If pictures appear in the lines below, skip them and copy exactly the lines from the one containing "Equipment, Small Miscellaneous" through the one containing "services annually from VA.", and nothing else.

[[ INPUT, beginning ]]

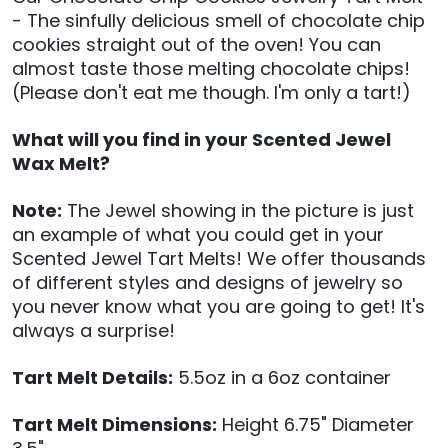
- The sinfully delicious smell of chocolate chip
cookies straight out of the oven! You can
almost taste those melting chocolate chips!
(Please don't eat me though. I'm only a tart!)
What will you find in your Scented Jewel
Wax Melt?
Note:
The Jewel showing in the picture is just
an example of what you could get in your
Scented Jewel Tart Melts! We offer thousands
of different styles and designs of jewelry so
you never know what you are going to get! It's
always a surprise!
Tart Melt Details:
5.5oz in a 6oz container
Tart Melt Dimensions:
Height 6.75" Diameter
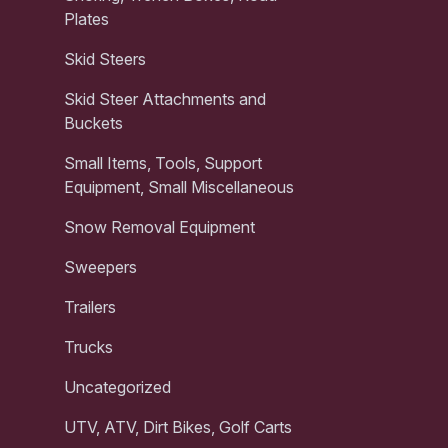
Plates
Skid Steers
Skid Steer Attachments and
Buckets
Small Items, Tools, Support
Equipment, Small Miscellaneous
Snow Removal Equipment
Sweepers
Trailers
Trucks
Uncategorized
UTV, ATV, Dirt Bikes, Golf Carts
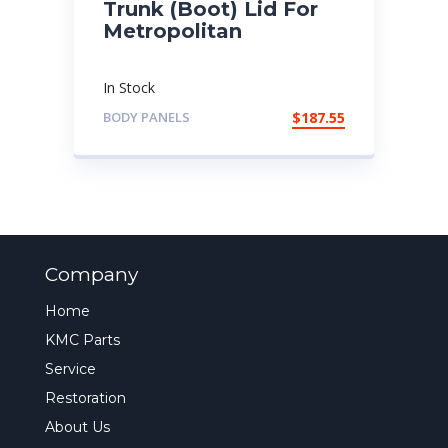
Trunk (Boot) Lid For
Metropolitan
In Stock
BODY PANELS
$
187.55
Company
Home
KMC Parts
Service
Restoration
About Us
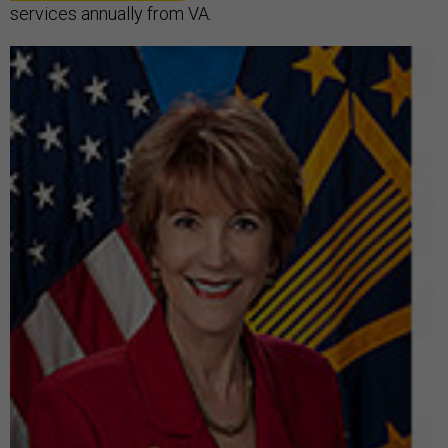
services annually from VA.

[[ INPUT, end ]]
[[ INPUT, beginning ]]

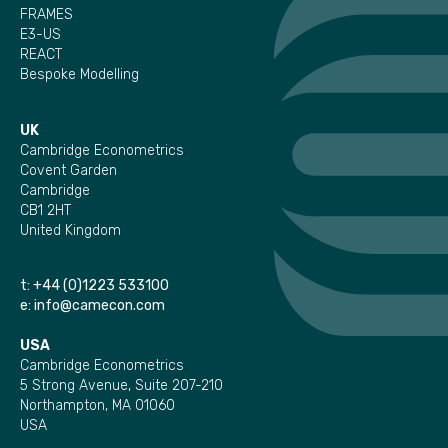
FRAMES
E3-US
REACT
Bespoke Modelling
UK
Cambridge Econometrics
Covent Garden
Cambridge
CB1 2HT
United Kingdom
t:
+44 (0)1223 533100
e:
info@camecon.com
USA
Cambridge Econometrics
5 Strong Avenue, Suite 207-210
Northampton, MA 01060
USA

[[ INPUT, end ]]

RESULT OF THIS TASK:
Equipment, Small Miscellaneous
Snow Removal Equipment
Sweepers
Trailers
Trucks
Uncategorized
UTV, ATV, Dirt Bikes, Golf Carts
Trunk (Boot) Lid For
Metropolitan
In Stock
BODY PANELS
$
187.55
Company
Home
KMC Parts
Service
Restoration
About Us
services annually from VA.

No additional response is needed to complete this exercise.